» **Work task**
Only the lines from the line containing "Image resolution: width=394" through the final line of the entries should be printed, exactly as given, with the pictures left out.

» **Entries shown**
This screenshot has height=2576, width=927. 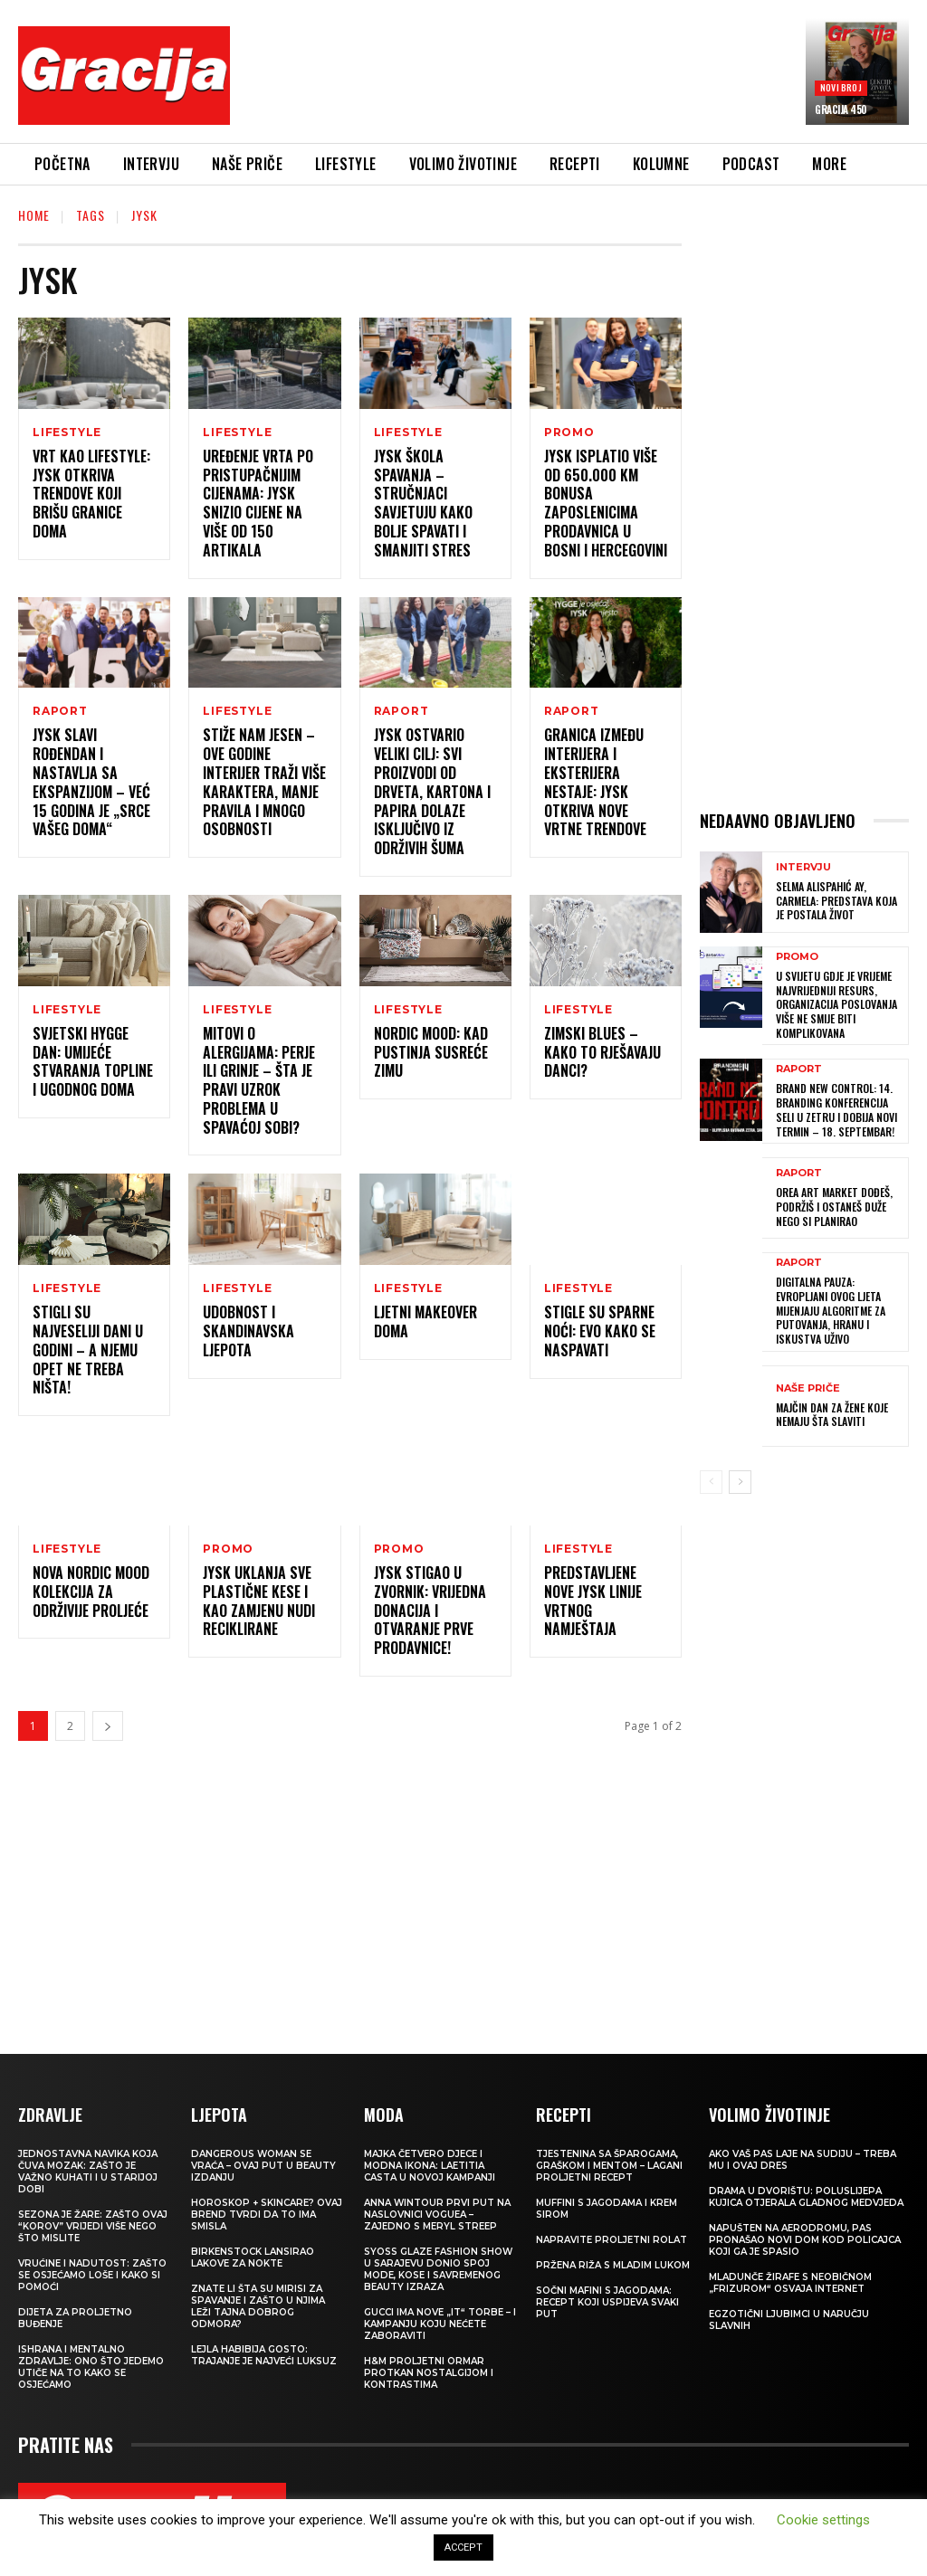 What do you see at coordinates (252, 2258) in the screenshot?
I see `Birkenstock lansirao lakove za nokte` at bounding box center [252, 2258].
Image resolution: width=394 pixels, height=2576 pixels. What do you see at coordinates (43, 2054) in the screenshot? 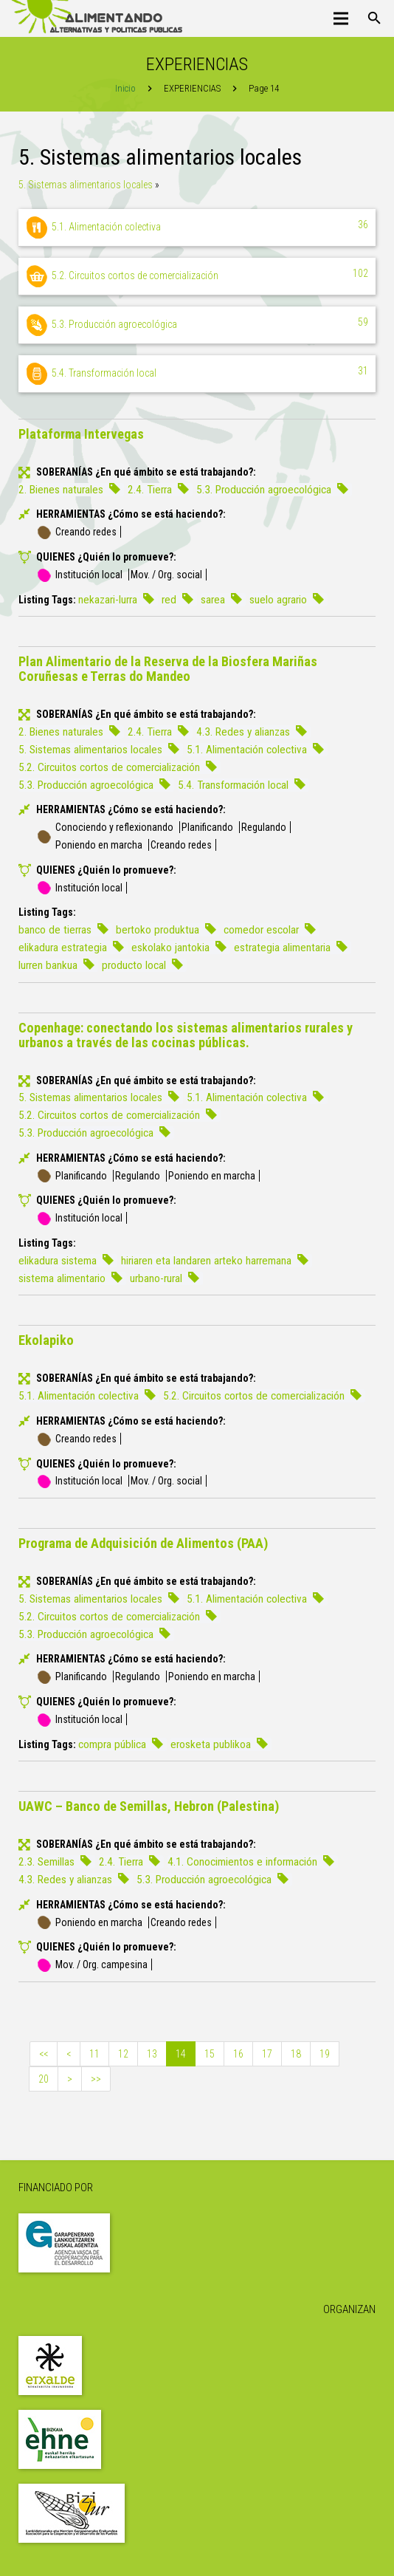
I see `<<` at bounding box center [43, 2054].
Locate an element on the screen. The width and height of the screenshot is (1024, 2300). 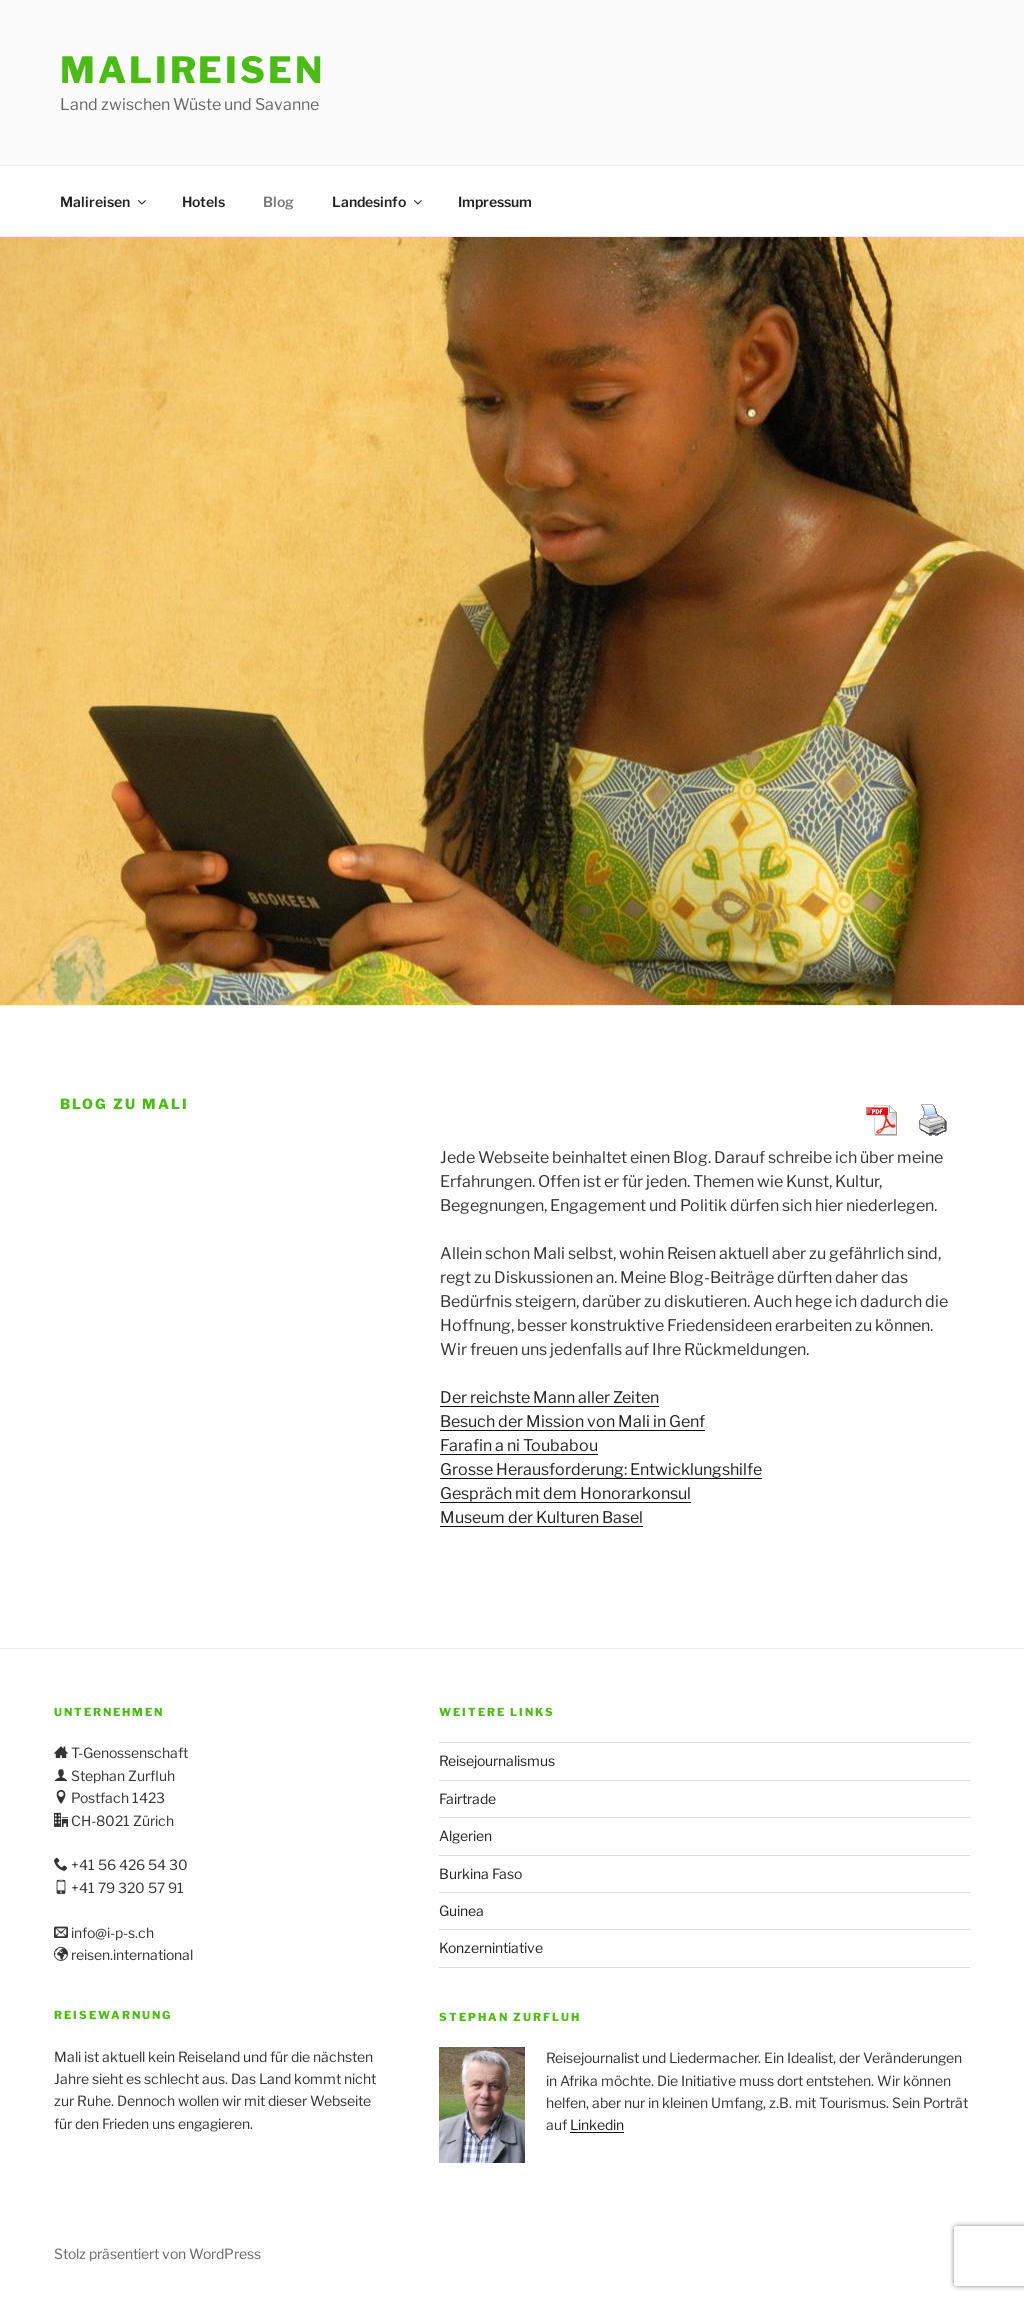
Stolz präsentiert von WordPress is located at coordinates (157, 2253).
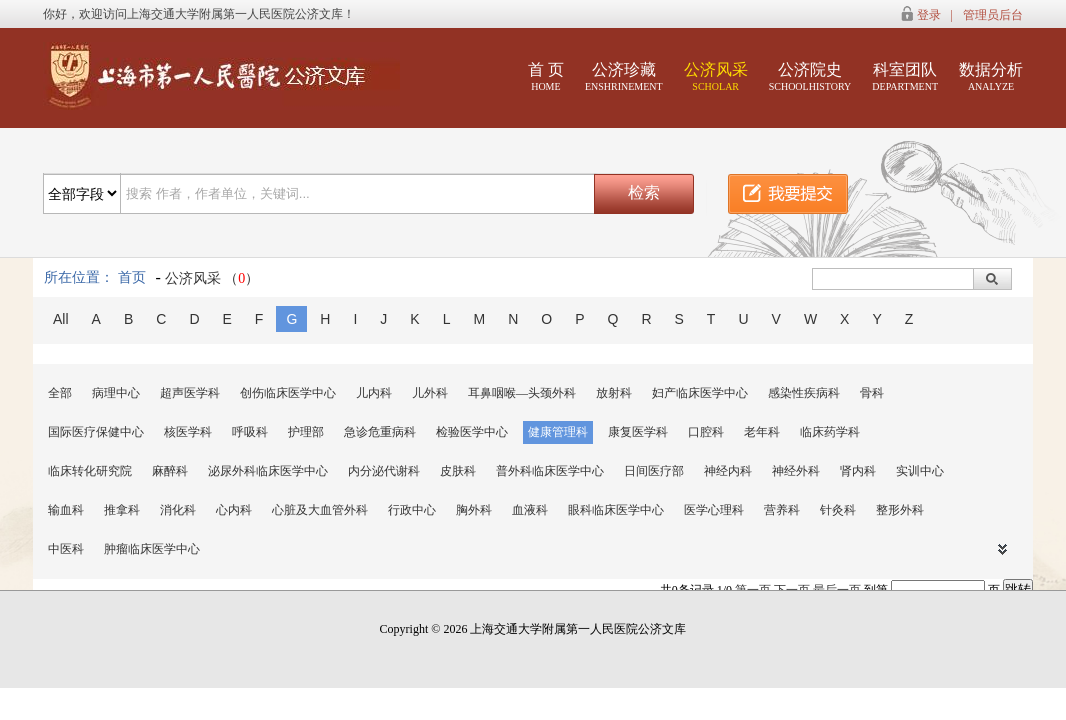  What do you see at coordinates (624, 76) in the screenshot?
I see `公济珍藏` at bounding box center [624, 76].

» **Task solution**
Image resolution: width=394 pixels, height=2576 pixels. What do you see at coordinates (43, 2054) in the screenshot? 
I see `<<` at bounding box center [43, 2054].
Locate an element on the screen. The width and height of the screenshot is (1024, 2300). 
Stolz präsentiert von WordPress is located at coordinates (157, 2253).
  What do you see at coordinates (624, 76) in the screenshot?
I see `公济珍藏` at bounding box center [624, 76].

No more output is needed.